This article is excerpted from a letter by MOI Global instructor Edward Chang, portfolio manager at Pledge Capital, based in New York.

Edward is a featured instructor at Best Ideas 2021.

We love finding two types of investments:

(1) A business which has a great product or service that is in the early days of market share gains. The company’s product/service is better than current industry norms and most customers have not discovered the company. There is usually a great management team, but the best businesses can do well with even average CEOs. In the ideal scenario, you do have a talented and highly incentivized executive team. The key is a great system, model, and advantage. Their product/service must address a major pain point and provide a superior customer experience.

(2) A company that is building or has recently built a new product. Good management teams maximize efficiencies, but great CEOs build new product cycles. They have a vision that will transform an industry and the ability to execute.

While many companies in the second group come from the start-up universe, they also come from incumbents with an established competitive position that management then builds on top of. In the mid-2010s, while covering restaurants at UBS, I witnessed Panera and McDonald’s roll out digital initiatives to their franchised systems. They were early adopters of mobile ordering and tablet/kiosks that transformed their customer experience. These initiatives took significant investments in technology and restaurant re-designs, but ultimately helped reduce wait times and increase convenience.

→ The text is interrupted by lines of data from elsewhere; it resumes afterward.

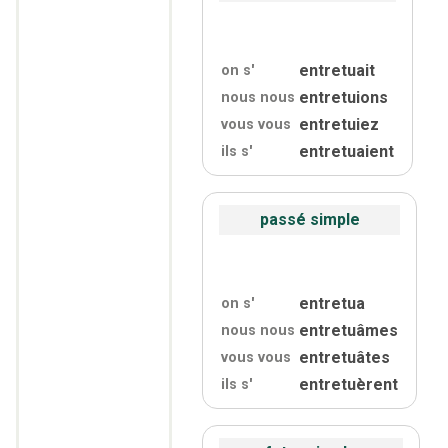
entretuait
on s'
entretuions
nous nous
entretuiez
vous vous
entretuaient
ils s'
passé simple
entretua
on s'
entretuâmes
nous nous
entretuâtes
vous vous
entretuèrent
ils s'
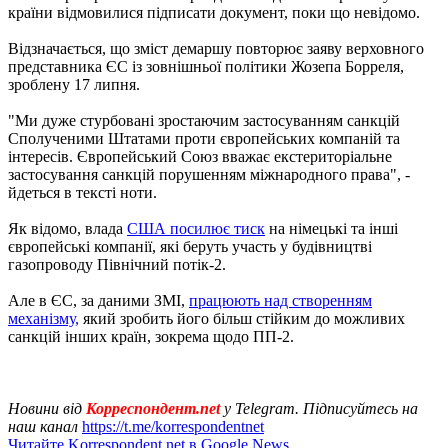
країни відмовилися підписати документ, поки що невідомо.
Відзначається, що зміст демаршу повторює заяву верховного
представника ЄС із зовнішньої політики Жозепа Борреля,
зроблену 17 липня.
"Ми дуже стурбовані зростаючим застосуванням санкцій
Сполученими Штатами проти європейських компаній та
інтересів. Європейський Союз вважає екстериторіальне
застосування санкцій порушенням міжнародного права", -
йдеться в тексті ноти.
Як відомо, влада
США посилює тиск
на німецькі та інші
європейські компанії, які беруть участь у будівництві
газопроводу Північний потік-2.
Але в ЄС, за даними ЗМІ,
працюють над створенням
механізму,
який зробить його більш стійким до можливих
санкцій інших країн, зокрема щодо ПП-2.
Новини від
Корреспондент.net
у Telegram. Підписуйтесь на
наш канал
https://t.me/korrespondentnet
Читайте Korrespondent.net в Google News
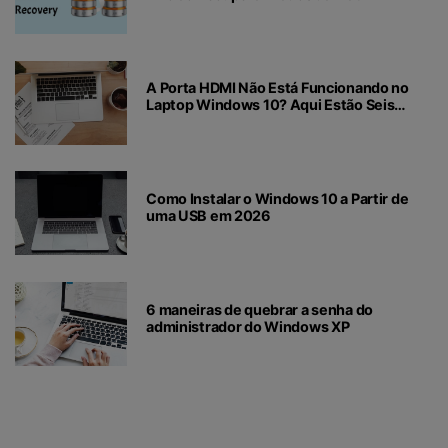
A Porta HDMI Não Está Funcionando no
Laptop Windows 10? Aqui Estão Seis
Métodos Para Reparar
Como Instalar o Windows 10 a Partir de
uma USB em 2026
6 maneiras de quebrar a senha do
administrador do Windows XP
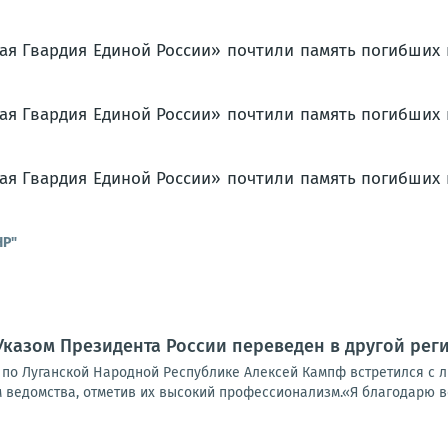
НР"
Указом Президента России переведен в другой ре
 по Луганской Народной Республике Алексей Кампф встретился с л
 ведомства, отметив их высокий профессионализм.«Я благодарю ве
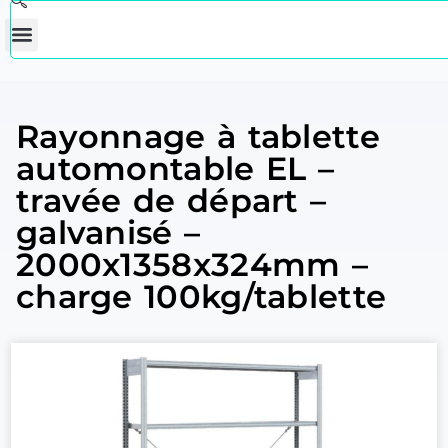
Rayonnage à tablette
automontable EL –
travée de départ –
galvanisé –
2000x1358x324mm –
charge 100kg/tablette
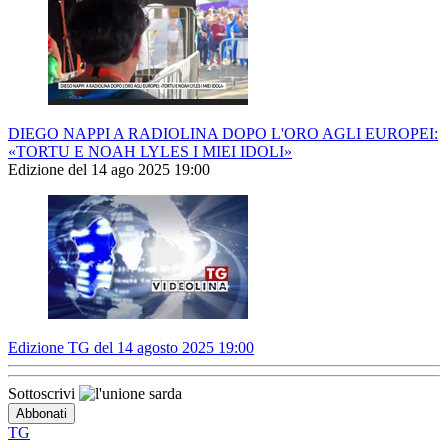
DIEGO NAPPI A RADIOLINA DOPO L'ORO AGLI EUROPEI:
«TORTU E NOAH LYLES I MIEI IDOLI»
Edizione del 14 ago 2025 19:00
Edizione TG del 14 agosto 2025 19:00
Sottoscrivi
TG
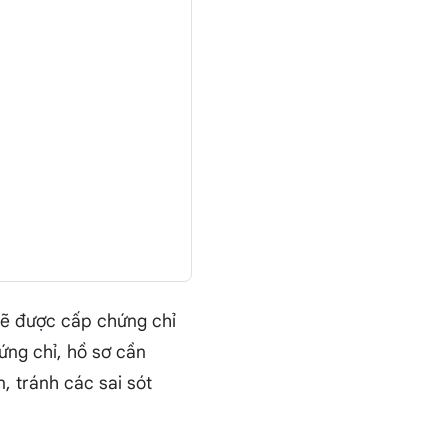
 sẽ được cấp chứng chỉ
ứng chỉ, hồ sơ cần
n, tránh các sai sót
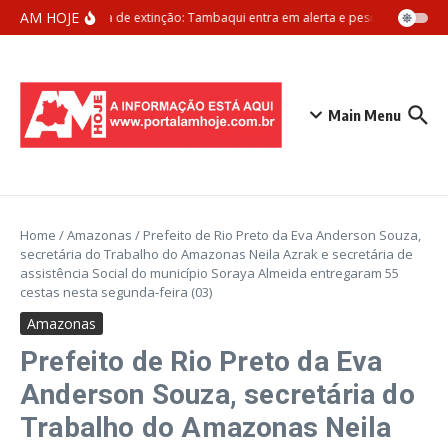
Ir para o conteúdo
AM HOJE
Ameaça de extinção: Tambaqui entra em alerta e pesca pode ser p
Main Menu
Home
/
Amazonas
/
Prefeito de Rio Preto da Eva Anderson Souza,
secretária do Trabalho do Amazonas Neila Azrak e secretária de
assistência Social do município Soraya Almeida entregaram 55
cestas nesta segunda-feira (03)
Amazonas
Prefeito de Rio Preto da Eva
Anderson Souza, secretária do
Trabalho do Amazonas Neila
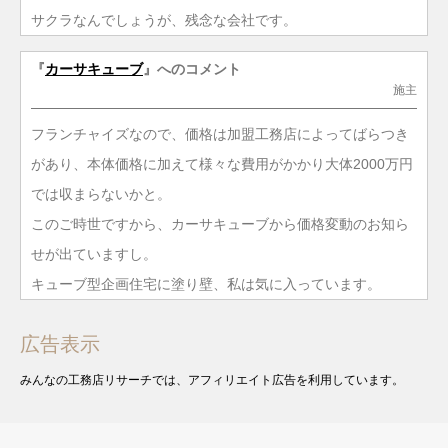
サクラなんでしょうが、残念な会社です。
『
カーサキューブ
』へのコメント
施主
フランチャイズなので、価格は加盟工務店によってばらつき
があり、本体価格に加えて様々な費用がかかり大体2000万円
では収まらないかと。
このご時世ですから、カーサキューブから価格変動のお知ら
せが出ていますし。
キューブ型企画住宅に塗り壁、私は気に入っています。
広告表示
みんなの工務店リサーチでは、アフィリエイト広告を利用しています。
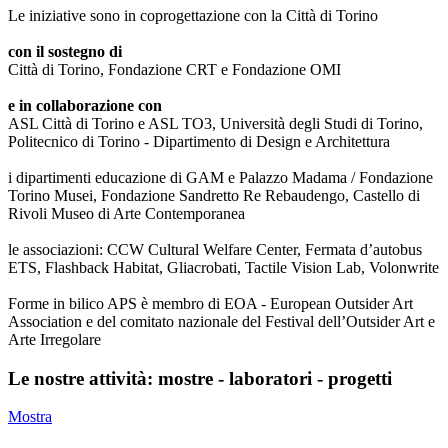
Le iniziative sono in coprogettazione con la Città di Torino
con il sostegno di
Città di Torino, Fondazione CRT e Fondazione OMI
e in collaborazione con
ASL Città di Torino e ASL TO3, Università degli Studi di Torino,
Politecnico di Torino - Dipartimento di Design e Architettura
i dipartimenti educazione di GAM e Palazzo Madama / Fondazione
Torino Musei, Fondazione Sandretto Re Rebaudengo, Castello di
Rivoli Museo di Arte Contemporanea
le associazioni: CCW Cultural Welfare Center, Fermata d’autobus
ETS, Flashback Habitat, Gliacrobati, Tactile Vision Lab, Volonwrite
Forme in bilico APS è membro di EOA - European Outsider Art
Association e del comitato nazionale del Festival dell’Outsider Art e
Arte Irregolare
Le nostre attività: mostre - laboratori - progetti
Mostra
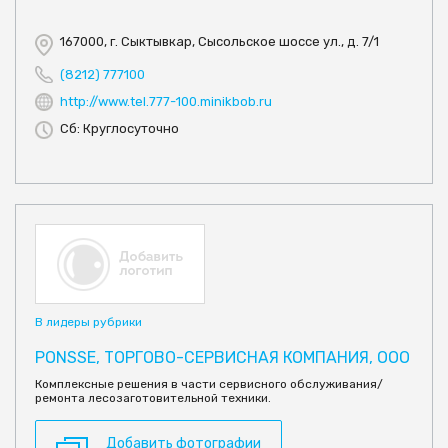
167000, г. Сыктывкар, Сысольское шоссе ул., д. 7/1
(8212) 777100
http://www.tel.777-100.minikbob.ru
Сб: Круглосуточно
В лидеры рубрики
PONSSE, ТОРГОВО-СЕРВИСНАЯ КОМПАНИЯ, ООО
Комплексные решения в части сервисного обслуживания/
ремонта лесозаготовительной техники.
Добавить фотографии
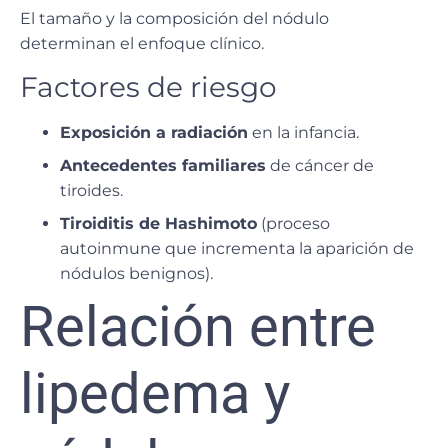
El tamaño y la composición del nódulo
determinan el enfoque clínico.
Factores de riesgo
Exposición a radiación
en la infancia.
Antecedentes familiares
de cáncer de
tiroides.
Tiroiditis de Hashimoto
(proceso
autoinmune que incrementa la aparición de
nódulos benignos).
Relación entre
lipedema y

The changes were popular with customers and drove improved financial performance. As a result, investors in these two stocks reaped a considerable financial return.

With the second group of opportunities, the key is finding a management team that thinks like a founder. They are making strategic changes and building a new product cycle that solves a significant pain point in their industry. As this new product is developed and improved, the company hits an inflection point when customers embrace the new product/service.